Cette démarche d’animation des acteurs du territoire impliqués dans le commerce équitable est aussi adoptée par d’autres villes, comme Nantes. Car la mobilisation du réseau associatif s’avère indispensable, par exemple pour faire connaître et sensibiliser les habitants à ces enjeux, autre volet d’action essentiel. Les associations participent, par exemple, à l’organisation d’événements publics. Comme à Saverne, où se tient chaque année la « quinzaine du commerce équitable », ainsi que le salon de la consommation responsable. C’est aussi le cas à Nantes, avec, depuis une dizaine d’années, la tenue de « L’autre marché », un marché de Noël équitable, bio et circuit court. « Cette manifestation connaît un grand succès depuis dix ans », témoigne Marie Vitoux.
Structurer la démarche
Tous les intervenants soulignent l’importance et la nécessité de structurer leurs démarches. Ils s’appuient par exemple sur la création de délégations dédiées pour les élus, ou l’adoption de schémas de promotion des achats responsables. Mais également, sur l’obtention du label TDCE « Territoire de commerce équitable », porté par les organisateurs de la conférence. Créé en 2000 par les anglo-saxons, le label s’est implanté neuf ans plus tard en France.Trente-et-une collectivités l’ont obtenu, dont le département d’Ille-et-Vilaine, la région Occitanie, et les collectivités qui témoignent dans le cadre du webinaire. Le label constitue un puissant « outil de structuration », confirme Marie Vitoux. Pour l’obtenir, les collectivités doivent mettre sur pied une équipe mixte, avec des acteurs du territoire, et travailler ensemble à bâtir un plan d’action. Dans la métropole clermontoise, par exemple, la démarche est portée par un « collectif hybride qui compte une vingtaine d’acteurs », témoigne Marion Canalès. Parmi eux, des acteurs de l’ESS, de l’écologie, de la métropole… et même l’université, qui comprend un Master consacré au commerce équitable.

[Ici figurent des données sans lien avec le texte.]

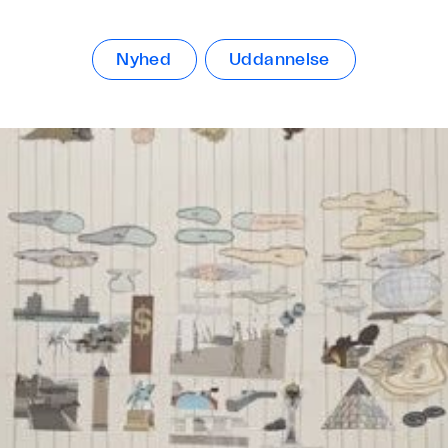
Nyhed
Uddannelse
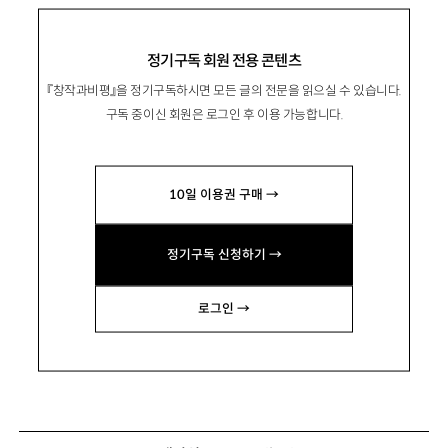
정기구독 회원 전용 콘텐츠
『창작과비평』을 정기구독하시면 모든 글의 전문을 읽으실 수 있습니다.
구독 중이신 회원은 로그인 후 이용 가능합니다.
10일 이용권 구매 →
정기구독 신청하기 →
로그인 →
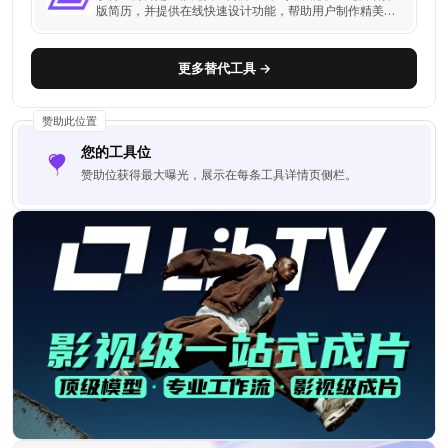
版简历，并提供在线快速设计功能，帮助用户制作精美简
历。
更多替代工具 →
赞助此位置
您的工具位
赞助位获得最大曝光，展示在每条工具详情页侧栏。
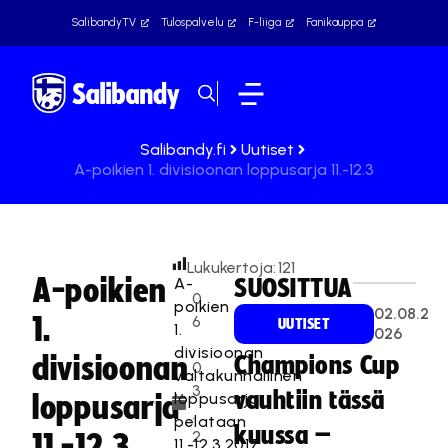
SalibandyTV
Tulospalvelu
F-liiga
Fanikauppa
Salibandy.fi
Uutiset
A-poikien 1. divisioonan loppusarja 11.-12.3
Lukukertoja:
121
A-poikien
A-
SUOSITTUA
0
poikien
02.08.2
1.
6
UUTISET
1.
026
.
divisioonan
divisioonan
Champions Cup
0
valtakunnallinen
3
vauhtiin tässä
loppusarja
loppusarja
.
pelataan
kuussa –
2
11.-12.3
11.-12.3.2017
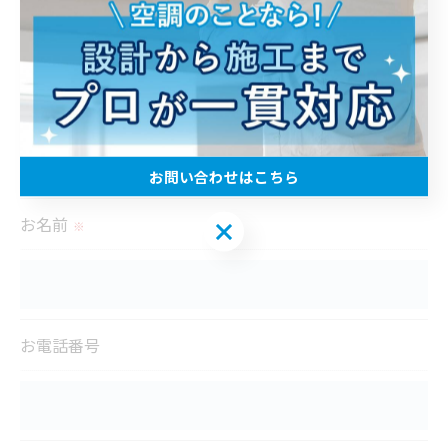
お客様よりお預かりした個人情報は、以下の目的に
限定し利用させていただきます。
・本サービスに関する顧客管理
・本サービスの運営上必要な事項のご連絡
＜個人情報の提供について＞
お問い合わせはこちら
当社ではお客様の同意を得た場合または法令に定め
られた場合を除き、
お名前
お問い合わせはこちら
※
取得した個人情報を第三者に提供することはいたし
ません。
＜個人情報の委託について＞
お電話番号
当社では、利用目的の達成に必要な範囲において、
個人情報を外部に委託する場合があります。
これらの委託先に対しては個人情報保護契約等の措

Tous mettent en avant l’importance d’une démarche partagée : « Ce qui a permis de faire aboutir ces actions, c’est le dialogue constant entre élus, associations, services de la ville et de la métropole », témoigne Marie Vitoux. « La collectivité n’a pas vocation à tout porter. Nous voulons soutenir les associations citoyennes qui jouent un rôle majeur », souligne Xavier Schramm, chargé de mission développement durable et équitable à Saverne. Mais pour lui, cela ne suffit pas. Pour l’avenir, il entend se tourner vers d’autres acteurs de la société, et notamment, « le monde de l’entreprise ». D’autres villes vont dans ce sens : « A Paris, pour la nouvelle mandature, nous allons développer des filières alimentaires, mode, dans le cadre de l’économie circulaire, en développant l’aspect local du commerce équitable », explique Florentin Letissier.
Le commerce équitable, une goutte d’eau
En France, le commerce équitable représente 1,276 milliard d’euros en 2019, selon le collectif Commerce Equitable France. Les filières internationales pèsent pour 66% de ce montant, celles françaises, 34%.